Yunanistan’da oynanan Yıldızlar Avrupa Şampiyonası’nda 11 ay önce kurduğumuz takımımız ve 22 hazırlık maçı ile bu turnuva için hazırladığımız oyuncularımız, müthiş bir performans göstererek grupta üstünlük sağladıkları Fransa’ya (üç yenilgili) yarı finalde yenilerek tek mağlubiyetle üçüncü olmaları, Avrupa’da büyük ses getirdi.
Hepinize teşekkürler
İspanya’da ise Gençler Avrupa Şampiyonası’nda en önemli oyuncularımızdan Ersan İlyasova’nın sakatlığı nedeniyle kadroda olmamasına karşın rakiplerinden bir yaş küçük 8 oyuncumuzla gençlerde tarihimizin en iyi derecesi olan Avrupa ikinciliğini elde etmemizi de büyük bir başarı olarak görüyorum.
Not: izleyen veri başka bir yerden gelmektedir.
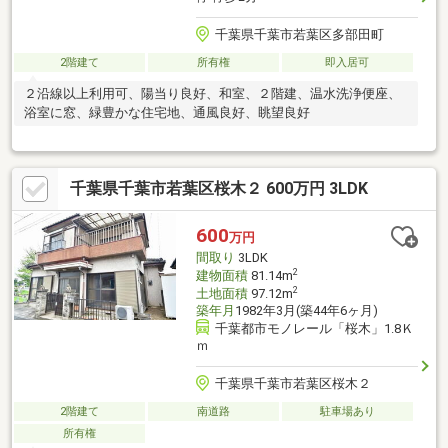
千葉県千葉市若葉区多部田町
2階建て
所有権
即入居可
２沿線以上利用可、陽当り良好、和室、２階建、温水洗浄便座、
浴室に窓、緑豊かな住宅地、通風良好、眺望良好
千葉県千葉市若葉区桜木２ 600万円 3LDK
600
万円
間取り
3LDK
2
建物面積
81.14m
2
土地面積
97.12m
築年月
1982年3月(築44年6ヶ月)
千葉都市モノレール「桜木」1.8Ｋ
ｍ
千葉県千葉市若葉区桜木２
2階建て
南道路
駐車場あり
所有権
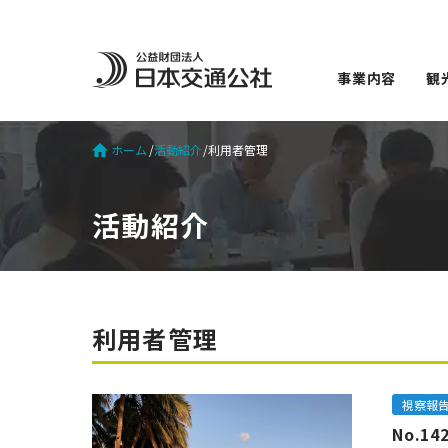
事業内容
観
ホーム
活動紹介
利用者管理
活動紹介
利用者管理
視察報
No.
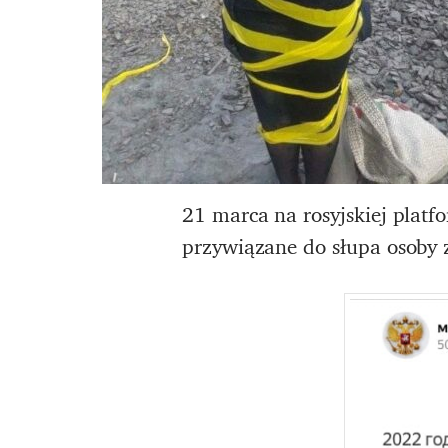
21 marca na rosyjskiej platf
przywiązane do słupa osoby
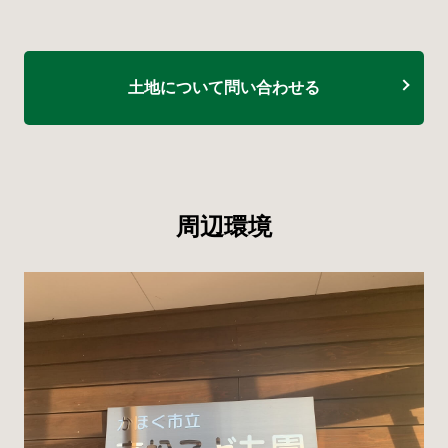
土地について問い合わせる
周辺環境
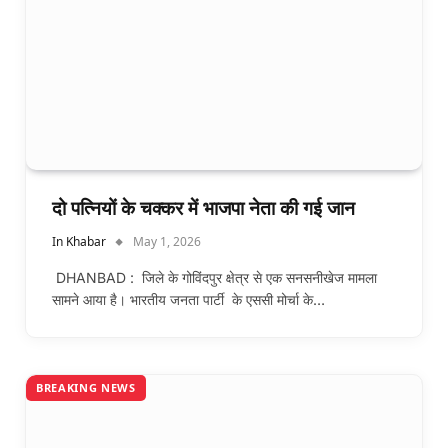
दो पत्नियों के चक्कर में भाजपा नेता की गई जान
In Khabar
May 1, 2026
DHANBAD : जिले के गोविंदपुर क्षेत्र से एक सनसनीखेज मामला
सामने आया है। भारतीय जनता पार्टी के एससी मोर्चा के…
BREAKING NEWS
Yıldız ve Genç Milli Takımımız da yer alan bir çok yeteneğin kısa bir dönem içinde A Milli Takım kadrosu içine gireceklerini görmek, Türk basketbolunun geleceği açısından sevindirici.
Bu başarılarla Türkiye’de büyük sevinç yaratan yıldız ve genç takımlarımızın antrenörleri Orhun Ene ve Nihatİziç nezdinde tüm idari ve teknik ekiplerimiz ile bu gençlere yatırım yapıp yetiştiren ve milli takımlarımıza yollayan kulüplerimizin değerli idareci ve antrenörlerini kutluyorum.
BÜYÜK GURUR
Genç Milli Takımımız İspanya’da Avrupa ikinciliği kazanırken, Hakan Demirel de sergilediği performansla Avrupa’nın en iyi beşine seçilme gururu yaşadı.